-------- STUDY MATERIAL

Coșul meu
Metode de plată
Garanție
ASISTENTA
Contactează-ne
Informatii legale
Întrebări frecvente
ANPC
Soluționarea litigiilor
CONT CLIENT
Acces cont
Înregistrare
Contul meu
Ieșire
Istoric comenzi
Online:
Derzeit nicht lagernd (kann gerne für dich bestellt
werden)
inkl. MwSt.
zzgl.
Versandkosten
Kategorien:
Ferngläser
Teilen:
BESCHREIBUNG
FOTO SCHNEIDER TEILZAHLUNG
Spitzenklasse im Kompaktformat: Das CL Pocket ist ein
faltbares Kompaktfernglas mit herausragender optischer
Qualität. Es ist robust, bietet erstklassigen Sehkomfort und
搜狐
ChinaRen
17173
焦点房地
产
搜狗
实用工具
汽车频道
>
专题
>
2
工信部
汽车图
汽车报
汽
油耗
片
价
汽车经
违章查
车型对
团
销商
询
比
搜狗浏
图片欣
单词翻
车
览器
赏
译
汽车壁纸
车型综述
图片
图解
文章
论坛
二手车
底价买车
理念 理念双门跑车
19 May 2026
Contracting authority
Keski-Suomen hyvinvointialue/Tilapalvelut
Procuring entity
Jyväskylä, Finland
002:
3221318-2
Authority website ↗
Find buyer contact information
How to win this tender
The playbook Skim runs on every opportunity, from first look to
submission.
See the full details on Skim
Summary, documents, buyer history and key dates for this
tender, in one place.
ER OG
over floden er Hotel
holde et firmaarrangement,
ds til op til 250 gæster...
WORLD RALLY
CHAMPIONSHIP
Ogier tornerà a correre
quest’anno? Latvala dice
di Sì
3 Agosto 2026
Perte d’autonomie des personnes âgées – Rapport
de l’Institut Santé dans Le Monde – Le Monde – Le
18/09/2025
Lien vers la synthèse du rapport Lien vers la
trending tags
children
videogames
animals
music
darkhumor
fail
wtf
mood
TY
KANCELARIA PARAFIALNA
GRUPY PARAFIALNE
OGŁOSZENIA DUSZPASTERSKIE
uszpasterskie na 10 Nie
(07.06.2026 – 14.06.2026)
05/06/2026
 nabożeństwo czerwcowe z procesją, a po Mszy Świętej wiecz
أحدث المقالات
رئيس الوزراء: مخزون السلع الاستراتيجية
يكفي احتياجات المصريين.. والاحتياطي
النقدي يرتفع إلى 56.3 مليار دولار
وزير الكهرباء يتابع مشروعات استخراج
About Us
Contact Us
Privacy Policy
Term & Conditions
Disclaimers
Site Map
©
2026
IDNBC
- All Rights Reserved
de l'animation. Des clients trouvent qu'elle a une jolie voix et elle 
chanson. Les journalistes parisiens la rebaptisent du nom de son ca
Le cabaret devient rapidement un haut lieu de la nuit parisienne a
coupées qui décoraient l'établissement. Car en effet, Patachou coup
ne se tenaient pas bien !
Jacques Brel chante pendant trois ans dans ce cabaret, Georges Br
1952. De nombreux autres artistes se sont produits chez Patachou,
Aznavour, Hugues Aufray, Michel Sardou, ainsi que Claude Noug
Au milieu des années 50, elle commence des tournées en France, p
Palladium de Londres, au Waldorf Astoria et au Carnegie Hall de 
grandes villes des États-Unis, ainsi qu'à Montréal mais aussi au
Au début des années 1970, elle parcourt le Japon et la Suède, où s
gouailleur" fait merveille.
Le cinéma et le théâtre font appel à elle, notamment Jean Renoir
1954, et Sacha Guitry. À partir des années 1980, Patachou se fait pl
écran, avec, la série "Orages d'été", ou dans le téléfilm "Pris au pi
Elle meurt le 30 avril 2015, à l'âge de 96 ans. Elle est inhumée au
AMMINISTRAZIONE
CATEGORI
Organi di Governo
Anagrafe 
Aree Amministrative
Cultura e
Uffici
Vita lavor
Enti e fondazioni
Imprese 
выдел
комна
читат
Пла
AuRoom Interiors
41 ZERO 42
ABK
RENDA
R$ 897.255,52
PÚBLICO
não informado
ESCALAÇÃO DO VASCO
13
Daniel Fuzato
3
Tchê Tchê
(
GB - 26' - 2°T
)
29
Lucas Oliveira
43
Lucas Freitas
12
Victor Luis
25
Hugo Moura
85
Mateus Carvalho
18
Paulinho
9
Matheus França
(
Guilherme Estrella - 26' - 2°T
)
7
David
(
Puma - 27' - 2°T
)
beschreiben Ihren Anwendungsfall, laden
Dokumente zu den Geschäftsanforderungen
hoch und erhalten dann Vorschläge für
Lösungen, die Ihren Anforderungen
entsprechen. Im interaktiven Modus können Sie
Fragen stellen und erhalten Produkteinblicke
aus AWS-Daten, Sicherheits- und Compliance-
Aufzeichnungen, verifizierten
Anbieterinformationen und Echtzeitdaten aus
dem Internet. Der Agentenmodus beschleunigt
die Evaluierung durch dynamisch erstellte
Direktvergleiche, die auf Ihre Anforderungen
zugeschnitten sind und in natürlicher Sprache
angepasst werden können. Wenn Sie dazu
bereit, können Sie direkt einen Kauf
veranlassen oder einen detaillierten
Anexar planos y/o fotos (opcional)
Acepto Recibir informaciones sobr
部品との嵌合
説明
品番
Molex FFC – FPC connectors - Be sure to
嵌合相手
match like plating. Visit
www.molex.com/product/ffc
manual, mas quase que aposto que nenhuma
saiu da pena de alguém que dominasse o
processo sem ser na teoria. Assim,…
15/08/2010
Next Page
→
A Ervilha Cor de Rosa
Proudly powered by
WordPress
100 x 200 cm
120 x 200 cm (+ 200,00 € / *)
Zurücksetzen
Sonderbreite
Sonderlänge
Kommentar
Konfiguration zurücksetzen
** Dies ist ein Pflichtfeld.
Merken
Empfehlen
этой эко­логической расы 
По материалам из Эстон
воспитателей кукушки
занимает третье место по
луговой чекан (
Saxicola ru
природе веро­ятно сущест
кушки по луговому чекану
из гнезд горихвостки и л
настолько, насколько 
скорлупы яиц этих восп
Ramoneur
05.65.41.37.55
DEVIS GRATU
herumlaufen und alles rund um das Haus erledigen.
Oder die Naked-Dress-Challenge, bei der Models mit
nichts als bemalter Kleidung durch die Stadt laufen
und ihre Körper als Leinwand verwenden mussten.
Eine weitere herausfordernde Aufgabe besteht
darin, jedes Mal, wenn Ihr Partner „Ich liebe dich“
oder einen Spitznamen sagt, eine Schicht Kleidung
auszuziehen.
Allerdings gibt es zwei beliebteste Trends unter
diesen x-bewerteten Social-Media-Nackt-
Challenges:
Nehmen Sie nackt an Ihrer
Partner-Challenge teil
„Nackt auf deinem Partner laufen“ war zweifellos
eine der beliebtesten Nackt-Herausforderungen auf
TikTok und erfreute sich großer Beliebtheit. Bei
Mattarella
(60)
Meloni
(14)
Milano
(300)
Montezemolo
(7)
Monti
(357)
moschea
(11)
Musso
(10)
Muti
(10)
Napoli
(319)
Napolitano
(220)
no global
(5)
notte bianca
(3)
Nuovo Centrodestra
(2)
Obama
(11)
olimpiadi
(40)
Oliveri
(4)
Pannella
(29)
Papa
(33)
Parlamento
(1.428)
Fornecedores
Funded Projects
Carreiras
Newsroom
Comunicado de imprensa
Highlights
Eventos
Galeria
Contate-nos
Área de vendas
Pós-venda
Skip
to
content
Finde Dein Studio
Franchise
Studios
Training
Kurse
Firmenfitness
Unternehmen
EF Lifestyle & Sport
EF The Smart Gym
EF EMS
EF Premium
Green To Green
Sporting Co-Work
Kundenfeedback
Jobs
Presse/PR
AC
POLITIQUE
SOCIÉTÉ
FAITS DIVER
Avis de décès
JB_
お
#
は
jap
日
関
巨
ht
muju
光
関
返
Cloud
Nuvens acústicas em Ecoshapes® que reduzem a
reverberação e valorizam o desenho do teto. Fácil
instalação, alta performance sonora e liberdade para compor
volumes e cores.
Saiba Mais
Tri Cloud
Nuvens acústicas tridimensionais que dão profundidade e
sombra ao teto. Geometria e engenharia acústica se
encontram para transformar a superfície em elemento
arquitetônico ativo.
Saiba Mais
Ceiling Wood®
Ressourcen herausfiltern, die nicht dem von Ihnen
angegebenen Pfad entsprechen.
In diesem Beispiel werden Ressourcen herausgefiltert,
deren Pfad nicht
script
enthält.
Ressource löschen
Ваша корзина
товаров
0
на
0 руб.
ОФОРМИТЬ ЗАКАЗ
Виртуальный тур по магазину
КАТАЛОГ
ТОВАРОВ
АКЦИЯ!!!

----------------

## WHAT TO WORK ON
In the listing above, find each line containing "années" and copy it.

## ANSWER FOR THE TASK
Au milieu des années 50, elle commence des tournées en France, p
Au début des années 1970, elle parcourt le Japon et la Suède, où s
1954, et Sacha Guitry. À partir des années 1980, Patachou se fait pl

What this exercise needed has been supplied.